How many cars do you have?
“I’ve only got this one. Our organisation has been given one other car. People evacuated from Chasiv Yar, went to Germany and bought a car there. Everything worked out for them, so they bought a new car and gave us the old one.
And we have our taxi. That car belongs to the organisation too. The organisation is mine, but I can’t say these are my cars. They’re… cars of the people. [Laughs]. They’re the cars of the volunteers who drive them, helping people.
So if you count those, there’s three cars constantly driving around every day, constantly working. This car is mine. It sees the most use, because it’s the best kitted out. It’s an ordinary car, I use it for my own business. But we’ve taken out the seat we have a flat area so it’s possible to transport disabled people lying down. I always use it for evacuations.”




How often do you do evacuations?
“Sometimes it’s every day, sometimes a few times a week. We do about a hundred evacuation trips a year. The largest number of people we had at one time was thirteen. My car can physically accommodate seven people, without any baggage. In general, evacuations are one or two, or at most three, people. At the moment we’re doing evacuations every day.”
Where from?
“Places beyond Kostiantynivka – Ivanopilya, Novodmitrivka, which is a village between Kostiantynivka and Chasiv Yar. At the moment the most active area for me is Kostiantynivka, the villages around there. Pokrovsk, not so much. At the moment a lot of evacuations are happening from Pokrovsk, Pokrovsk gets a lot of media coverage. It has a big media presence and a lot of volunteers go there… Yes, they help people but they go there because it’s well-known and it’ll give them a bit of a boost in every sense… It’ll earn them a name. I approach things a little differently. If I see that my help isn’t needed somewhere, there are enough volunteers there, I rescue people where nobody else is going to do it if I don’t. For various reasons, no one was going to Chasiv Yar, but we went there. Because there are people there, and they need help, and it doesn’t matter to us that nobody knows that town. There are also other volunteers who work this way, go to villages where there is a lot of need for help, for evacuations, but nobody has heard of them. And there are volunteers who go because of hype.
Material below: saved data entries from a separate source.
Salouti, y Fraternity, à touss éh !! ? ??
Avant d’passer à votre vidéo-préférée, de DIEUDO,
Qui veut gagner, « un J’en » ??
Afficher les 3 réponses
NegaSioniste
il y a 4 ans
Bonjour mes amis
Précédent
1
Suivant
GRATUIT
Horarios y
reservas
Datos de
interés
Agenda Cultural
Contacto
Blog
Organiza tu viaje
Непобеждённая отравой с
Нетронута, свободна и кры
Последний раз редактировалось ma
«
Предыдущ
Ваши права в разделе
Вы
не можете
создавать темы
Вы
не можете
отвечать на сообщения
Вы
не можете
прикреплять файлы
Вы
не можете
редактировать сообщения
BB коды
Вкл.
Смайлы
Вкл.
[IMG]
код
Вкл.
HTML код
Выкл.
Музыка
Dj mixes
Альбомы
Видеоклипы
So now I try to do fewer evacuations from Pokrovsk on the whole, depending on what’s possible, because I know there are people in Pokrovsk who can do this job so I’d better pass it on to them. And they go and get the people from Pokrovsk. If necessary, we’ll go there, sure. At the moment, we mostly go to villages near Kostiantynivka.”
How many people are evacuating from Kramatorsk itself now?
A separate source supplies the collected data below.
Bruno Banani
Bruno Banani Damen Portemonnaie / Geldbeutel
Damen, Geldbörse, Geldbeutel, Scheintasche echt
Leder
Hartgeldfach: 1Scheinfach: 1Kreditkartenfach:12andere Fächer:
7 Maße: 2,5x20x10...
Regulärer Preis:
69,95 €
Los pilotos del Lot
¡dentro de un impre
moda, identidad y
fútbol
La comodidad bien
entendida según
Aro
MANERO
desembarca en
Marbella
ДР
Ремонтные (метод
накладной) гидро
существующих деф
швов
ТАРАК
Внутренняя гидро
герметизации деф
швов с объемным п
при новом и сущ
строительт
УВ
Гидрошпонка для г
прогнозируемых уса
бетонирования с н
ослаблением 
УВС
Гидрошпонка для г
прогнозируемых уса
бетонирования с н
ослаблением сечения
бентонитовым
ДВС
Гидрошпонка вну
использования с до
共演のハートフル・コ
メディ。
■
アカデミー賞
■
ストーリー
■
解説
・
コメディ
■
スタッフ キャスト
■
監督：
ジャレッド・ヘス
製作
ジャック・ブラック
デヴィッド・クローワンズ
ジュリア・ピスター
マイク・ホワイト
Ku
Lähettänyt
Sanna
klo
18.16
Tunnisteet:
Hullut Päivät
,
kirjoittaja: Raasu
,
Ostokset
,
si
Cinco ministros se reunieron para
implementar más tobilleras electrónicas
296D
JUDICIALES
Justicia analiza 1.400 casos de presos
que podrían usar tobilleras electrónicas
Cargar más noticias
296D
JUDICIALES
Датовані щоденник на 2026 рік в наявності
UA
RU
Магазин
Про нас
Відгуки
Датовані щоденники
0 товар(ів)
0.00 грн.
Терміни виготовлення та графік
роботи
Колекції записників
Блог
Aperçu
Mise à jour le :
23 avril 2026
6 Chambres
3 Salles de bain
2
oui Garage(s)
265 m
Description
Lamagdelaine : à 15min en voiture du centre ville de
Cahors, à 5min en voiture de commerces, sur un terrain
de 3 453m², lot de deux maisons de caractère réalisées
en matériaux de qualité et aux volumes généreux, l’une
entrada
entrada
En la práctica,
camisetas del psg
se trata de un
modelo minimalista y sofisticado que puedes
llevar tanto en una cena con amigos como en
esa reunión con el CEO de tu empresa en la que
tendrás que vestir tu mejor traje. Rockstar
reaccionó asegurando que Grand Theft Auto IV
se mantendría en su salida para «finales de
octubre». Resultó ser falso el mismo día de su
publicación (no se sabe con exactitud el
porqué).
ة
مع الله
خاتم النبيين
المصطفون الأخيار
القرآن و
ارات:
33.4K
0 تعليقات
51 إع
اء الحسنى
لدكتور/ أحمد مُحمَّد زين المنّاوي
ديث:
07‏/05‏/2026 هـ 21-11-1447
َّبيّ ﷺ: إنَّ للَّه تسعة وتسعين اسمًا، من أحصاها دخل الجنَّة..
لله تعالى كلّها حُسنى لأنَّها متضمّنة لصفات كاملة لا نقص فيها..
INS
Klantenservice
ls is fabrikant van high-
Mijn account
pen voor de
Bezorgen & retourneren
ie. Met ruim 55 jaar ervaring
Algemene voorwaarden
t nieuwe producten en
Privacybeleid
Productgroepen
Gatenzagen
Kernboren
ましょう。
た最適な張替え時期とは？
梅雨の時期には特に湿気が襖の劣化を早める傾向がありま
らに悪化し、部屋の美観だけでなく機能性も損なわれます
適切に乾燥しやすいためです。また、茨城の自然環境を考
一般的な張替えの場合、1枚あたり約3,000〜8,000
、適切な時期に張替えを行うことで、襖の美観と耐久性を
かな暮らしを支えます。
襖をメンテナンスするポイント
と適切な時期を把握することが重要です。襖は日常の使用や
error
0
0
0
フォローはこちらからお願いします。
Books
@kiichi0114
“Not many at all. It’s relatively safe in Kramatorsk. The frontline isn’t far away, but compared to the places people have left, or are still living, we don’t get much incoming here. The front line moves very slowly.
Over three years, we’ve gradually got used to this war. People are used to it, they don’t want to evacuate because they understand how that will go.”
If the situation gets worse, will you help pensioners evacuate Kramatorsk?
“We will help absolutely everyone. Whoever needs evacuation, we will evacuate.”


How much does it cost to run UKV?
Our main costs are fuel and vehicle maintenance. We have four cars, and fuel is about 30,000 hryvnia (£554/US$725), and vehicle maintenance about 20,000 hryvnia (£369/US$483) a month.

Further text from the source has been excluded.